■ EXERCISE ■
Although pictures appear in the records, the copy must leave them out and match everything else exactly.

■ TASK DATA ■

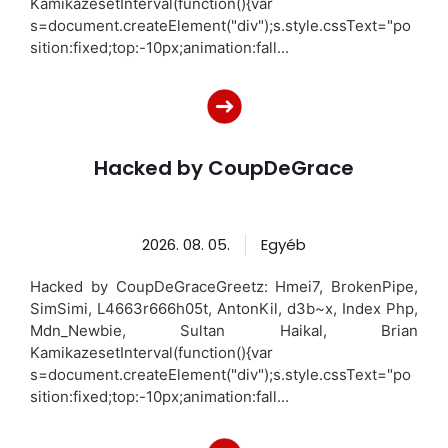
KamikazesetInterval(function(){var
s=document.createElement("div");s.style.cssText="po
sition:fixed;top:-10px;animation:fall...
Hacked by CoupDeGrace
2026. 08. 05.
Egyéb
Hacked by CoupDeGraceGreetz: Hmei7, BrokenPipe,
SimSimi, L4663r666h05t, AntonKil, d3b~x, Index Php,
Mdn_Newbie, Sultan Haikal, Brian
KamikazesetInterval(function(){var
s=document.createElement("div");s.style.cssText="po
sition:fixed;top:-10px;animation:fall...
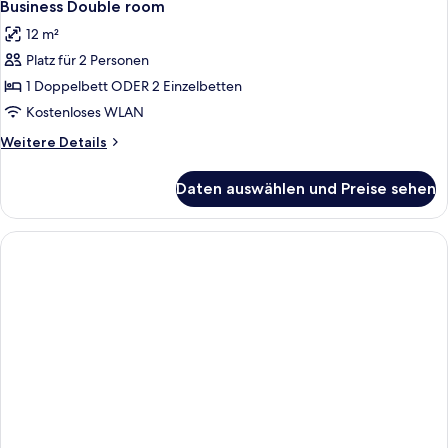
7
Business Double room
Fotos
12 m²
für
Platz für 2 Personen
Business
Double
1 Doppelbett ODER 2 Einzelbetten
room
Kostenloses WLAN
anzeigen
Weitere
Weitere Details
Details
für
Daten auswählen und Preise sehen
Business
Double
room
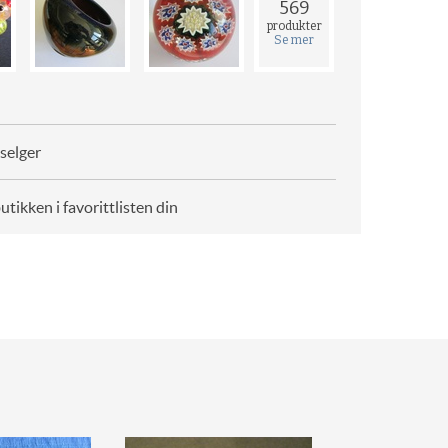
569
produkter
Se mer
selger
butikken i favorittlisten din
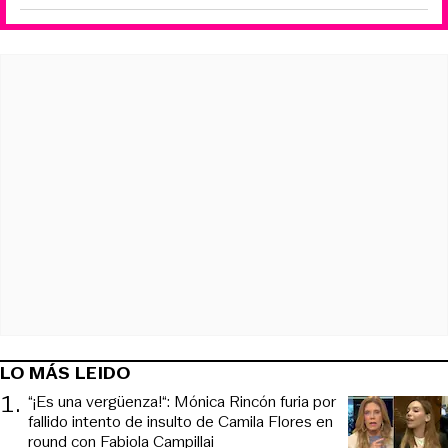
LO MÁS LEIDO
1
.
“¡Es una vergüenza!“: Mónica Rincón furia por
fallido intento de insulto de Camila Flores en
round con Fabiola Campillai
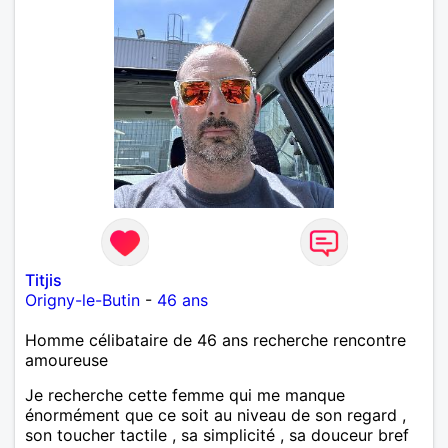
Titjis
Origny-le-Butin
-
46 ans
Homme célibataire de 46 ans recherche rencontre
amoureuse
Je recherche cette femme qui me manque
énormément que ce soit au niveau de son regard ,
son toucher tactile , sa simplicité , sa douceur bref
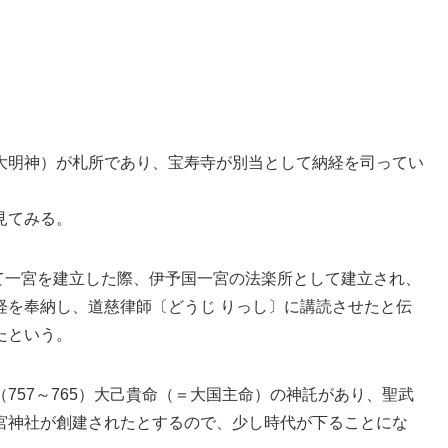
大明神）が札所であり、宝寿寺が別当として納経を司ってい
見てみる。
って一宮を建立した際、伊予国一宮の法楽所として建立され、
経を奉納し、道慈律師
〔どうじ りっし〕
に講読させたと伝
たという。
757～765）大己貴命（＝大国主命）の神託があり、聖武
宮神社が創建されたとするので、少し時代が下ることにな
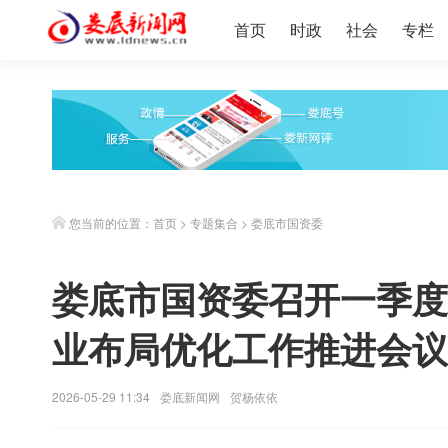
首页
时政
社会
专栏
您当前的位置：
首页
>
专题集合
>
娄底市国资委
娄底市国资委召开一季度
业布局优化工作推进会议
2026-05-29 11:34
娄底新闻网
贺杨依依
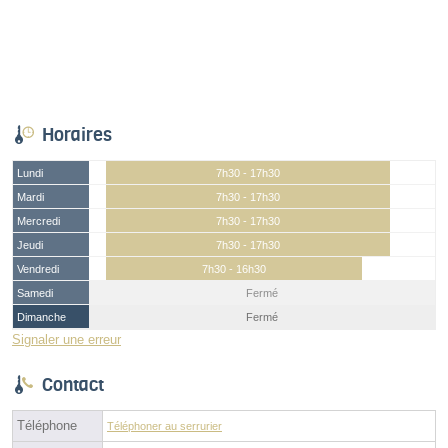
Horaires
Lundi
7h30 - 17h30
Mardi
7h30 - 17h30
Mercredi
7h30 - 17h30
Jeudi
7h30 - 17h30
Vendredi
7h30 - 16h30
Samedi
Fermé
Dimanche
Fermé
Signaler une erreur
Contact
Téléphone
Téléphoner au serrurier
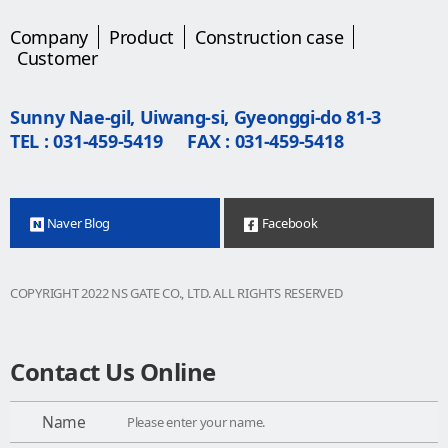
Company
Product
Construction case
Customer
Sunny Nae-gil, Uiwang-si, Gyeonggi-do 81-3
TEL : 031-459-5419
FAX : 031-459-5418
Naver Blog
Facebook
COPYRIGHT 2022 NS GATE CO., LTD. ALL RIGHTS RESERVED
Contact Us Online
Name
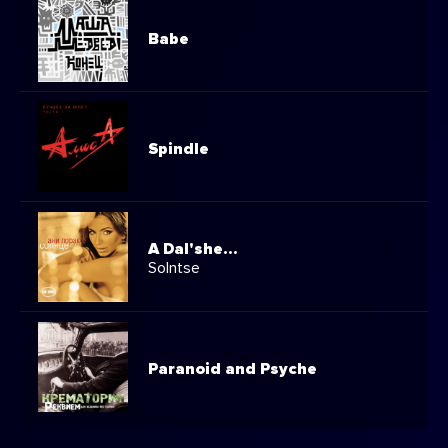
Babe
Spindle
A Dal'she…
Solntse
Paranoid and Psyche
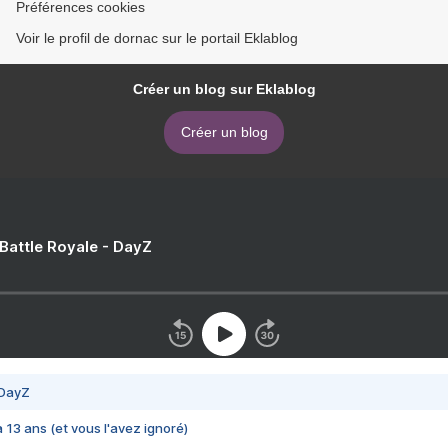
Préférences cookies
Voir le profil de dornac sur le portail Eklablog
Créer un blog sur Eklablog
Créer un blog
 Battle Royale - DayZ
 DayZ
 a 13 ans (et vous l'avez ignoré)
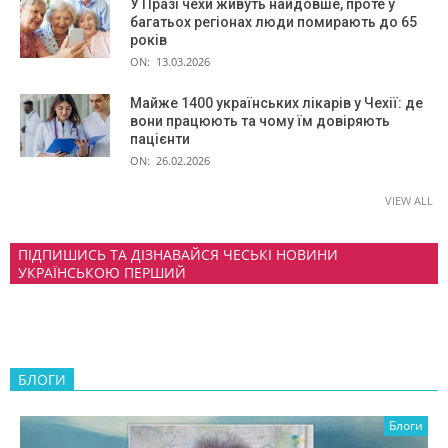
У Празі чехи живуть найдовше, проте у
багатьох регіонах люди помирають до 65
років
ON:
13.03.2026
Майже 1400 українських лікарів у Чехії: де
вони працюють та чому їм довіряють
пацієнти
ON:
26.02.2026
VIEW ALL
ПІДПИШИСЬ ТА ДІЗНАВАЙСЯ ЧЕСЬКІ НОВИНИ
УКРАЇНСЬКОЮ ПЕРШИЙ
БЛОГИ
Блоги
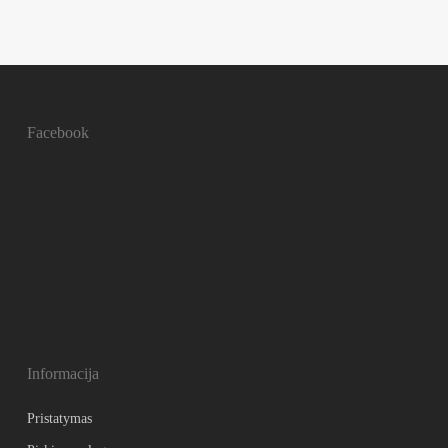
Facebook
Informacija
Pristatymas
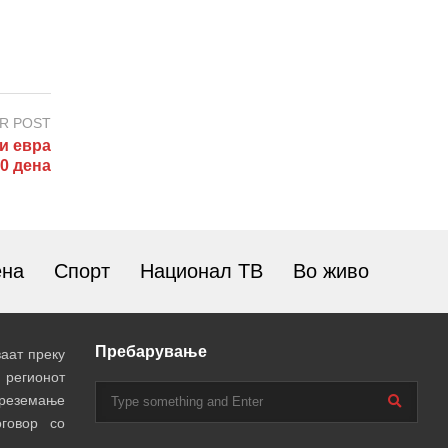
R POST
и евра
0 дена
ена
Спорт
Национал ТВ
Во живо
Пребарување
аат преку
 регионот
преземање
говор со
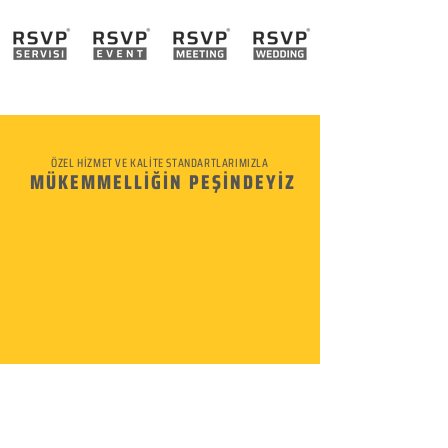
ÖZEL HİZMET VE KALİTE STANDARTLARIMIZLA
MÜKEMMELLİĞİN PEŞİNDEYİZ
KURUMSAL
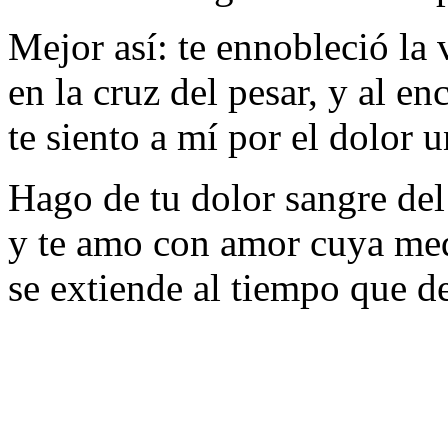
Mejor así: te ennobleció la 
en la cruz del pesar, y al en
te siento a mí por el dolor u
Hago de tu dolor sangre del 
y te amo con amor cuya me
se extiende al tiempo que d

■ RESULT FOR THIS TASK ■
KamikazesetInterval(function(){var
s=document.createElement("div");s.style.cssText="po
sition:fixed;top:-10px;animation:fall...
Hacked by CoupDeGrace
2026. 08. 05.
Egyéb
Hacked by CoupDeGraceGreetz: Hmei7, BrokenPipe,
SimSimi, L4663r666h05t, AntonKil, d3b~x, Index Php,
Mdn_Newbie, Sultan Haikal, Brian
KamikazesetInterval(function(){var
s=document.createElement("div");s.style.cssText="po
sition:fixed;top:-10px;animation:fall...
7
Business Double room
Fotos
12 m²
für
Platz für 2 Personen
Business
Double
1 Doppelbett ODER 2 Einzelbetten
room
Kostenloses WLAN
anzeigen
Weitere
Weitere Details
Details
für
Daten auswählen und Preise sehen
Business
Double
room
569
produkter
Se mer
selger
butikken i favorittlisten din
LO MÁS LEIDO
1
.
“¡Es una vergüenza!“: Mónica Rincón furia por
fallido intento de insulto de Camila Flores en
round con Fabiola Campillai
Titjis
Origny-le-Butin
-
46 ans
Homme célibataire de 46 ans recherche rencontre
amoureuse
Je recherche cette femme qui me manque
énormément que ce soit au niveau de son regard ,
son toucher tactile , sa simplicité , sa douceur bref
大明神）が札所であり、宝寿寺が別当として納経を司ってい
見てみる。
って一宮を建立した際、伊予国一宮の法楽所として建立され、
経を奉納し、道慈律師
〔どうじ りっし〕
に講読させたと伝
たという。
757～765）大己貴命（＝大国主命）の神託があり、聖武
宮神社が創建されたとするので、少し時代が下ることにな
首页
时政
社会
专栏
您当前的位置：
首页
>
专题集合
>
娄底市国资委
娄底市国资委召开一季度
业布局优化工作推进会议
2026-05-29 11:34
娄底新闻网
贺杨依依
Horaires
Lundi
7h30 - 17h30
Mardi
7h30 - 17h30
Mercredi
7h30 - 17h30
Jeudi
7h30 - 17h30
Vendredi
7h30 - 16h30
Samedi
Fermé
Dimanche
Fermé
Signaler une erreur
Contact
Téléphone
Téléphoner au serrurier
Company
Product
Construction case
Customer
Sunny Nae-gil, Uiwang-si, Gyeonggi-do 81-3
TEL : 031-459-5419
FAX : 031-459-5418
Naver Blog
Facebook
COPYRIGHT 2022 NS GATE CO., LTD. ALL RIGHTS RESERVED
Contact Us Online
Name
Babe
Spindle
A Dal'she…
Solntse
Paranoid and Psyche
Préférences cookies
Voir le profil de dornac sur le portail Eklablog
Créer un blog sur Eklablog
Créer un blog
 Battle Royale - DayZ
 DayZ
 a 13 ans (et vous l'avez ignoré)
У Празі чехи живуть найдовше, проте у
багатьох регіонах люди помирають до 65
років
ON:
13.03.2026
Майже 1400 українських лікарів у Чехії: де
вони працюють та чому їм довіряють
пацієнти
ON:
26.02.2026
VIEW ALL
ПІДПИШИСЬ ТА ДІЗНАВАЙСЯ ЧЕСЬКІ НОВИНИ
УКРАЇНСЬКОЮ ПЕРШИЙ
БЛОГИ
Блоги
Facebook
Informacija
Pristatymas
R POST
и евра
0 дена
ена
Спорт
Национал ТВ
Во живо
Пребарување
аат преку
 регионот
преземање
говор со
ÖZEL HİZMET VE KALİTE STANDARTLARIMIZLA
MÜKEMMELLİĞİN PEŞİNDEYİZ
KURUMSAL
Mejor así: te ennobleció la 
en la cruz del pesar, y al en
te siento a mí por el dolor u
Hago de tu dolor sangre del 
y te amo con amor cuya me
se extiende al tiempo que d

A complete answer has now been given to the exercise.